Top of DATA FOR THIS TASK

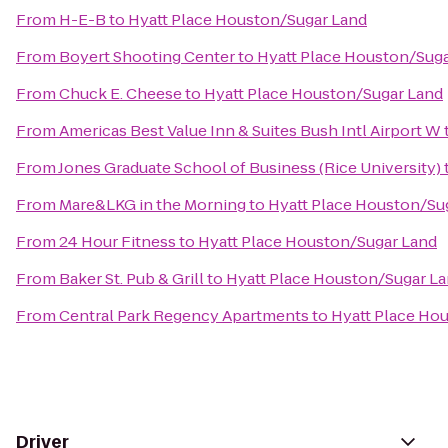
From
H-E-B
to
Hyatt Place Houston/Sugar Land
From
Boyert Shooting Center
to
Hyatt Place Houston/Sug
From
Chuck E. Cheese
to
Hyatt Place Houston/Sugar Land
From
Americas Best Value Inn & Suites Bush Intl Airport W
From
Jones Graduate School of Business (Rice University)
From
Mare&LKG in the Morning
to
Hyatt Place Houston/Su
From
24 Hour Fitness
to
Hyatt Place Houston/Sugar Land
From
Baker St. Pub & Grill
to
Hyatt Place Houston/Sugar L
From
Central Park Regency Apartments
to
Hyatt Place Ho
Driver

Bottom of DATA FOR THIS TASK
Top of DATA FOR THIS TASK

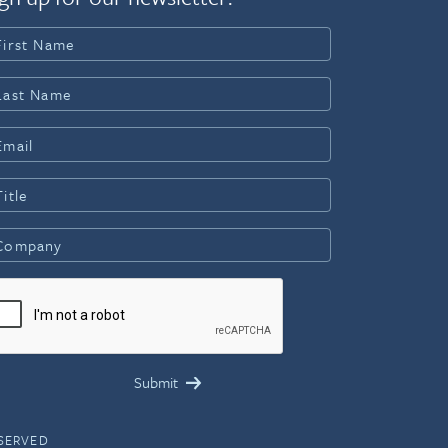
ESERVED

Bottom of DATA FOR THIS TASK

• [TASK TO COMPLETE]
The expected output is each line of the records above that includes the word "Hyatt".

• [ANSWER TO THIS EXERCISE]
Hyatt Place Houston/Sugar Land
Hyatt Place Houston/Sug
Hyatt Place Houston/Sugar Land
Hyatt Place Houston/Su
Hyatt Place Houston/Sugar Land
Hyatt Place Houston/Sugar L
Hyatt Place Ho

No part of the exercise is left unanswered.